It is too soon to tell! But not too soon to get gardening!
March is a changeable weather month and so far we have had a “false Spring”and a few nights with freezing temperatures but planting season is just around the corner! What can you plant in March in the kitchen garden?
Like another March holiday, think GREEN! The Farmer’s Almanac puts Seattle’s last frost date on March 17th, so while you are toasting with a green beer, consider some other greens for your garden!
Peas, kale, spinach and lettuces do not mind the cool weather! While many gardeners think about their edible plantings in terms of everyone’s favorite (home-grown tomatoes), there are many crops you can get started now and harvest before those tomatoes seedlings go in! Succession planting is where it is at!
Prepare your garden beds now. Many seed packets say that you can plant “as soon as the soil can be worked” but you want to make sure the soil is well drained as seeds planted in soil that is too wet will rot. Consider putting a black plastic bag out over the planting spot for a few days to warm the soil before planting.
Green Ideas for the Spring garden
- Pre-sprout your peas by wrapping them in a damp paper towel in a plastic bag on the counter – in a few days you will see them sprouting and they are ready to plant. This will give you a jump on germination.
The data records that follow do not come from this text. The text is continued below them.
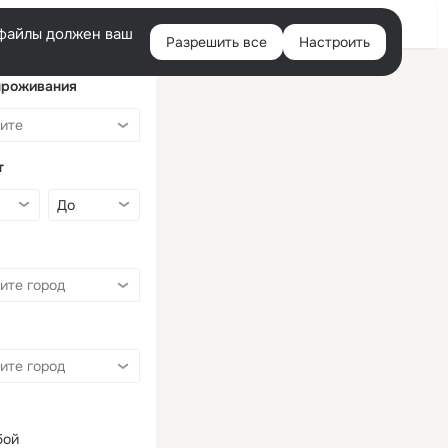
Войти
e-файлы должен ваш
Разрешить все
Настроить
Правая
колонка
проживания
т
бой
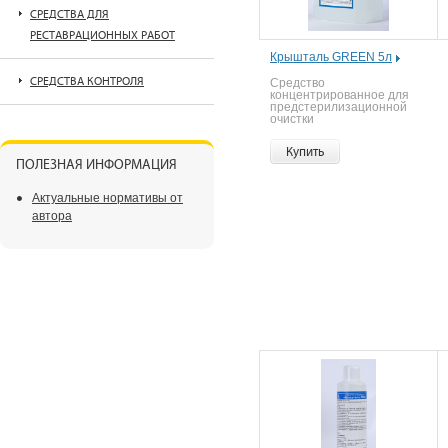
СРЕДСТВА ДЛЯ
РЕСТАВРАЦИОННЫХ РАБОТ
Крышталь GREEN 5л
СРЕДСТВА КОНТРОЛЯ
Средство
концентрированное для
предстерилизационной
очистки
Купить
ПОЛЕЗНАЯ ИНФОРМАЦИЯ
Актуальные нормативы от
автора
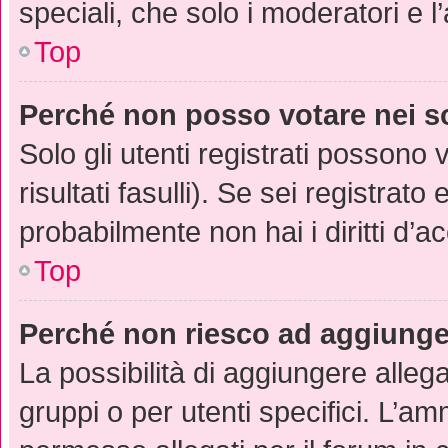
speciali, che solo i moderatori e
Top
Perché non posso votare nei 
Solo gli utenti registrati possono
risultati fasulli). Se sei registra
probabilmente non hai i diritti d’a
Top
Perché non riesco ad aggiunger
La possibilità di aggiungere alle
gruppi o per utenti specifici. L’a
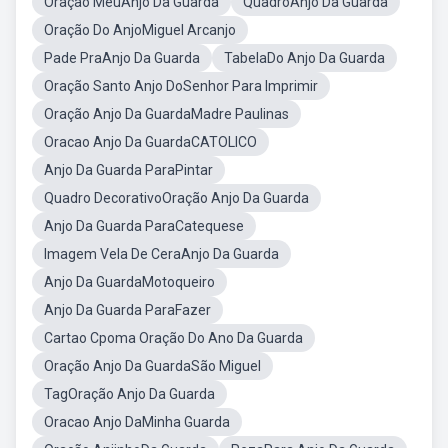
Oração MeuAnjo Da Guarda
QuadroAnjo Da Guarda
Oração Do AnjoMiguel Arcanjo
Pade PraAnjo Da Guarda
TabelaDo Anjo Da Guarda
Oração Santo Anjo DoSenhor Para Imprimir
Oração Anjo Da GuardaMadre Paulinas
Oracao Anjo Da GuardaCATOLICO
Anjo Da Guarda ParaPintar
Quadro DecorativoOração Anjo Da Guarda
Anjo Da Guarda ParaCatequese
Imagem Vela De CeraAnjo Da Guarda
Anjo Da GuardaMotoqueiro
Anjo Da Guarda ParaFazer
Cartao Cpoma Oração Do Ano Da Guarda
Oração Anjo Da GuardaSão Miguel
TagOração Anjo Da Guarda
Oracao Anjo DaMinha Guarda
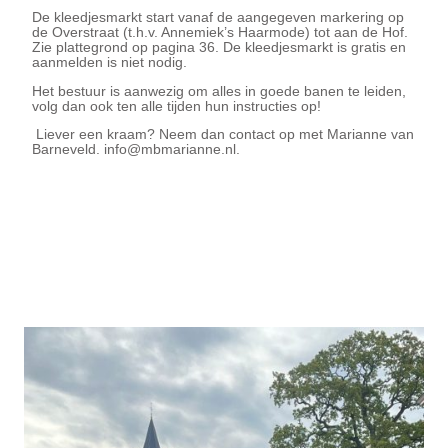
De kleedjesmarkt start vanaf de aangegeven markering op
de Overstraat (t.h.v. Annemiek’s Haarmode) tot aan de Hof.
Zie plattegrond op pagina 36. De kleedjesmarkt is gratis en
aanmelden is niet nodig.
Het bestuur is aanwezig om alles in goede banen te leiden,
volg dan ook ten alle tijden hun instructies op!
Liever een kraam? Neem dan contact op met Marianne van
Barneveld. info@mbmarianne.nl.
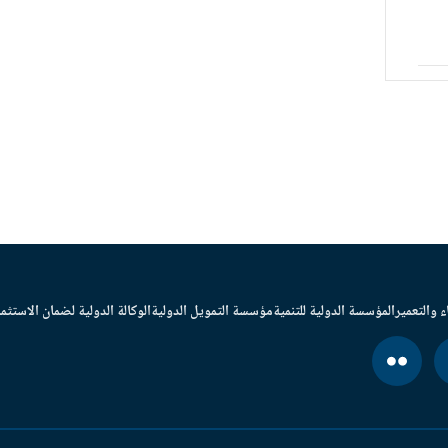
ء والتعمير
المؤسسة الدولية للتنمية
مؤسسة التمويل الدولية
الوكالة الدولية لضمان الاستثما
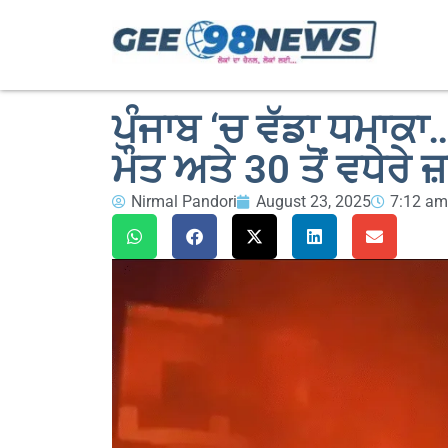
ਪੰਜਾਬ ‘ਚ ਵੱਡਾ ਧਮਾਕਾ…
ਮੌਤ ਅਤੇ 30 ਤੋਂ ਵਧੇਰੇ ਜ
Nirmal Pandori
August 23, 2025
7:12 am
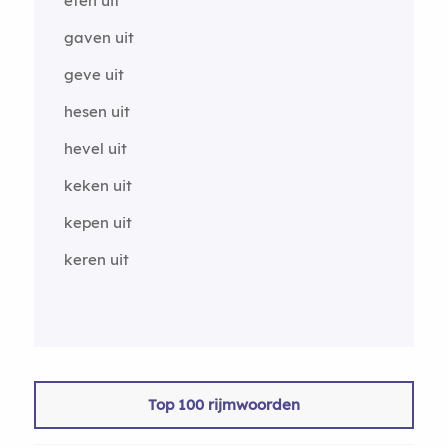
eten uit
gaven uit
geve uit
hesen uit
hevel uit
keken uit
kepen uit
keren uit
Top 100 rijmwoorden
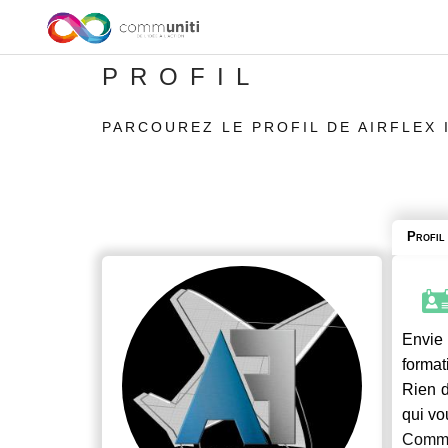
PROFIL
PARCOUREZ LE PROFIL DE AIRFLEX 
Profil
Envie 
format
Rien d
qui vo
Commu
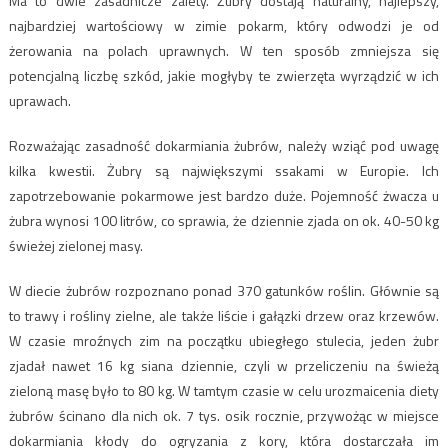
Ma to dwie zasadnicze zalety. Żubry dostają naturalny, najlepszy,
najbardziej wartościowy w zimie pokarm, który odwodzi je od
żerowania na polach uprawnych. W ten sposób zmniejsza się
potencjalną liczbę szkód, jakie mogłyby te zwierzęta wyrządzić w ich
uprawach.
Rozważając zasadność dokarmiania żubrów, należy wziąć pod uwagę
kilka kwestii. Żubry są największymi ssakami w Europie. Ich
zapotrzebowanie pokarmowe jest bardzo duże. Pojemność żwacza u
żubra wynosi 100 litrów, co sprawia, że dziennie zjada on ok. 40-50 kg
świeżej zielonej masy.
W diecie żubrów rozpoznano ponad 370 gatunków roślin. Głównie są
to trawy i rośliny zielne, ale także liście i gałązki drzew oraz krzewów.
W czasie mroźnych zim na początku ubiegłego stulecia, jeden żubr
zjadał nawet 16 kg siana dziennie, czyli w przeliczeniu na świeżą
zieloną masę było to 80 kg. W tamtym czasie w celu urozmaicenia diety
żubrów ścinano dla nich ok. 7 tys. osik rocznie, przywożąc w miejsce
dokarmiania kłody do ogryzania z kory, która dostarczała im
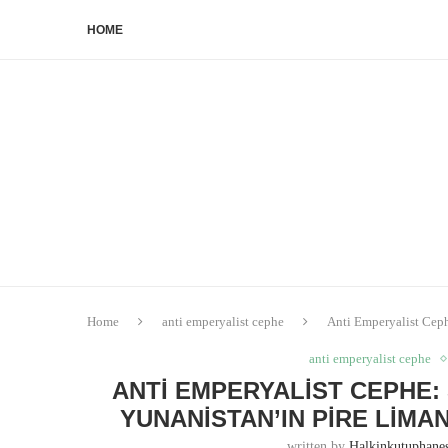
HOME
Home
anti emperyalist cephe
Anti Emperyalist Ceph
anti emperyalist cephe
ANTI EMPERYALIST CEPHE:
YUNANISTAN’IN PIRE LIMA
written by
Halkinkutuphan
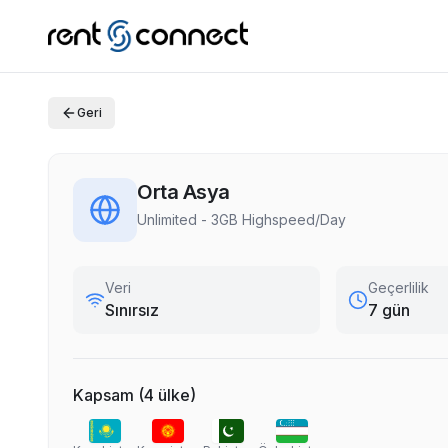
Geri
Orta Asya
Unlimited - 3GB Highspeed/Day
Veri
Geçerlilik
Sınırsız
7 gün
Kapsam
(
4
ülke
)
- Arugula anyone? This plant is a perennial and can survive our mild Seattle winters and come back every year! Tuck it in a corner of the growing space and let it go! Harvest throughout the year.
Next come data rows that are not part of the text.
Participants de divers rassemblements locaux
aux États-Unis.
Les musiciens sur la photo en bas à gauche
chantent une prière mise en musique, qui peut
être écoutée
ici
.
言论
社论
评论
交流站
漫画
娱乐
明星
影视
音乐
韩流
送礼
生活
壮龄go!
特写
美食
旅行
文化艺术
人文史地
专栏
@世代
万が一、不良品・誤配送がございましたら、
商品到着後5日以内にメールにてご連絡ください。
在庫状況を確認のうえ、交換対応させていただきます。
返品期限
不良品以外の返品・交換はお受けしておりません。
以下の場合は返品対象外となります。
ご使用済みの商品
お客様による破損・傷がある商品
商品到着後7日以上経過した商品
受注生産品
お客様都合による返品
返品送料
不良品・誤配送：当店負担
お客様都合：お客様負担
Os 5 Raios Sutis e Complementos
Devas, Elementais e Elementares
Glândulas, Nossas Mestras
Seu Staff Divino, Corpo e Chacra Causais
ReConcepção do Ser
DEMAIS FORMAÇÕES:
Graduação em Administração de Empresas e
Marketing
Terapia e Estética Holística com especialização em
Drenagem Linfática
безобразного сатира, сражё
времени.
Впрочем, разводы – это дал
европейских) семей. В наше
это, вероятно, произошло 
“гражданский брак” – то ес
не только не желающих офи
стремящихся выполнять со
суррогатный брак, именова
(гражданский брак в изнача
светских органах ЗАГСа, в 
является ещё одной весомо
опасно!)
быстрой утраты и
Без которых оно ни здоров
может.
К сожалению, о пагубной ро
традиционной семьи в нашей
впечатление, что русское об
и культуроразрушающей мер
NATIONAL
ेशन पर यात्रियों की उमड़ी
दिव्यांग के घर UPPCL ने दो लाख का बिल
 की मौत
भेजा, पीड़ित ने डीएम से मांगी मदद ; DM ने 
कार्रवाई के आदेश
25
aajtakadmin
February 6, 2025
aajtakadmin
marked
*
- Chives (as above) are another repeat provider! They are the first pop of color in the kitchen garden. Have a steady supply of these versatile herbs year-round and their pink flowers support the pollinators.
- Cilantro – have you purchased a plant in the past, only to have it bolt? By the time you buy a cilantro plant it is likely 6-8 weeks old, well into it’s life. Cilantro does not like warm weather so get some seeds in now for a Spring harvest – plant seeds again in August and enjoy fresh salsa even in the winter. Try the slow bolting varietal “Pokey Joe”.
- I’ve said it before, but it is worth repeating – Thomas Jefferson advised sowing a thimble-full of lettuce every Monday from February to September. I like that advice, and try to follow it. Grow lettuce in containers if you don’t have a lot of space. Consider using “loose leaf” lettuce varietals so you can “cut and come again” and get more than one harvest.
Another benefit to early planting is you typically don’t have to water very much. Those Spring showers will cover it for you! As our friends at Urban Earth Nursery say “PLANT SOME SEEDS, IT WILL GROW ON YA”
Happy planting! Start planning for your future food harvests and get yourself Good to Grow!